Шрифт:
Закладка:
Откроешь форточку, высунешь голову и дышишь чистым воздухом, глядя на звездное небо. Вдали блестит крест на остроконечной кладбищенской церкви. Там, в той стороне, далеко, далеко Петербург.... Детство! Милые места! Там с Поклонной горы летними вечерами я любовался озером, розовым от зари, уходящим в сизую туманную даль, а вдали на западе мощный город; от него шел шум интенсивной жизни... Захлопнешь форточку. Чуть видны очертания печи и стола. Мышь настойчиво прорезает себе новой ход. На потолке, слабо освещенном с улицы газовым фонарем, дрожит сетчатая тень оконного переплета... Тюрьма! Одиночество! А какова будет дальнейшая жизнь? Стоит ли сдерживать желание разбить чем-нибудь свою голову, убить самосознание?
Пусть моя любовь — самообман, но я чувствую, что она может излечить меня от страданий. Да здравствует любовь!
«Плыви, мой челн, по воле волн» Зачем анализировать себя? зачем разоблачать самообманы? Да возможна ли жизнь вне самообманов?

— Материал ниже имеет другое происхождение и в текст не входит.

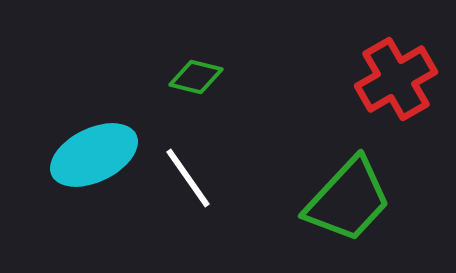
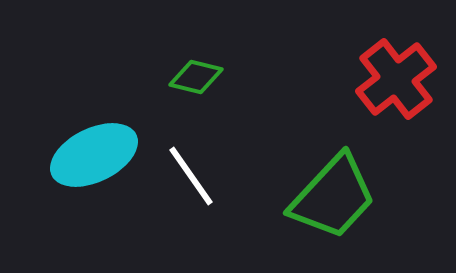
red cross: rotated 8 degrees counterclockwise
white line: moved 3 px right, 2 px up
green trapezoid: moved 15 px left, 3 px up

Саша! Саша! Если бы ты меня полюбила! Ах, как хочется счастья, а что дальше все равно! Но сейчас как хочется жить, как хочется позабыться, стряхнуть с себя эту тоску! Хоть месяц бы только пожить без страданий, а там можно бы и умереть. Ведь я еще не потерял надежды, что ты полюбишь меня. Я не могу теперь умереть, не изведав счастья, возможность которого уже видел! Неужели кончена жизнь, кончена молодость? Второй раз я не могу полюбить, — я с недоверием, боясь измены, буду глядеть на любимую женщину. Навсегда, навсегда ушло от меня чувство беззаветной любви.
Саша! Саша! Зачем ты покинула меня? Ты для меня была только одним, что привязывало меня к жизни. Моя любовь к тебе была стоном измученной, наболевшей души, была проявлением лучших сил человека, который стремился, рвался к чему-то и не находил ничего в жизни, чему можно было бы отдать свои силы. Дорогая Саша! Зачем я развенчал тебя? Зачем я разбил последнюю опору своей жизни? Я жить хочу!..
23 декабря.
Я сижу у стола, задумавшись нам прошлым,, вспоминая Сашу. Как хочется ее любви! Я жду ее.
Мне представляется, что ко мне в комнату быстро входит она и останавливается у стола, опустив глаза.
Лампа ярко освещает снизу ее лицо. Она молчит. Она ждет, что я скажу. Она любит меня. Я закрываю глаза, меня точно захватывает волна и тихо несет куда — то вдаль. Я встаю, беру ее за руку и целую в лоб. Она сжимает мне руки, и мы долго стоим неподвижно смотря друг другу в глаза. Слезы одна за другой тихо выходят из спокойных задумчивых глаз и бегут по щекам.
— Николай! Как я страдала, — шепчет она, рыдая положив мне голову на плечо: — я люблю, люблю тебя...
Она моя! Она меня любит! А дальше что же?... Скоро у нее будет ребенок, она будет нянчиться с ним, а я?.. что буду делать я? Работать для обеспечения семьи? А в каких принципах я буду воспитывать детей? Нет! Зачем все это?
Я один. Она не идет. Она не была. Нет, Саша, я жду, жду тебя!
————
27 декабря
Нет, довольно прислушиваться к своим настроениям и под настроениями создавать понятия об окружающей и личной жизни. Я не могу избавиться от гнетущей тоски. «Зачем жить?» задаешь в такие минуты вопрос, и в печальных красках начинает вставать перед тобою жизнь. Придешь домой, возьмешь дневник, чтобы записать свои мысли, но не можешь уловить аргументацию своего пессимизма. Моя любовь, лишившаяся теперь права на существование как осмысленное стремление, втихомолку закрадывается в меня, пуская черные краски в мое мировоззрение.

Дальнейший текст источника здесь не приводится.